Free Radical Chemistry in Crossed Beams

The bimolecular collisions involving small free radicals is being studied
by Brian Strazisar and Cheng Lin, shown below.  The rotating
detector crossed molecular beams apparatus is on the left.  In this case,
the two molecular beams are fixed at 90o and the detector may be rotated
in the plane of the beams to measure product angular and velocity distributions.

(Click on images for more detail)

 

The  experimental apparatus employed in our work is shown above and below.
We have recently studied  the four atom chemical reaction OH + D2  -> HOD + D.
This reaction is the most important benchmark system for understanding chemical reactions
in which more than one product vibrational mode may be excited.  It is also one of the
isotopic variants of a primary step in the combustion of hydrogen, and is the prototype reaction
in which a hydroxyl radical abstracts a hydrogen atom from a hydrocarbon, forming water.

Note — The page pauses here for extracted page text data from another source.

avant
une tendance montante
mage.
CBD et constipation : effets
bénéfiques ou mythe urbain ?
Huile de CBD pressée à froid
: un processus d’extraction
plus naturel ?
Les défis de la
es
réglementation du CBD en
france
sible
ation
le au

In this experiment, the velocity and angular distributions of the D atom products are measured
at high resolution.  From conservation of energy and momentum, this allows us
to determine the vibrational distribution of the HOD counterfragment as a function of
its scattering angle..
 

The OH radicals are prepared by photodissociation of nitric acid in hydrogen carrier gas
using a 193 nm excimer laser. These OH radicals are then collimated by a skimmer and cross
a beam of deuterium molecules at 90 degrees.  The Rydberg tagging method
[See Schneider, Science 269, 207 (1995) and J.Chem. Phys. 107, 6175 (1997)] is used
to excite the nascent D atom products at the collision zone to high-n Rydberg levels around n = 40.
This is accomplished using several temporally and spatially overlapped lasers.  The first laser is in the
VUV at 121 nm (generated by 4-wave resonant enhanced 4-wave mixing in krypton vapor using
212 and 845 nm lasers) and excites the D atom to the 2p state.  Another laser near 365 nm then excites
this short-lived excited state up to a Rydberg level which is metastable.  These atoms then drift through a field-
free region to the microchannel plate where they are field ionized and collected.  By measuring the time
of arrival of the D atoms at the detector (25 cm away) we determine their velocity and
hence translational energy distributions.  By rotating the detector assembly with respect
to the fixed beams, we measure the angular distributions.

It was found in our experiment that the HOD vibrational energy disposal is highly vibrationally mode specific,
with the HOD product formed primarily with the OD local mode vibrationally excited in v = 2.
There is only a small amount of HOD bending excitation and essentially no energy in the OH vibration.
Our results disagree with a number of theoretical calculations based on potential energy surfaces
calculated in the 1980's and 1990's,  but agree very closely to recent results using quantum scattering methods
using a new potential energy surface.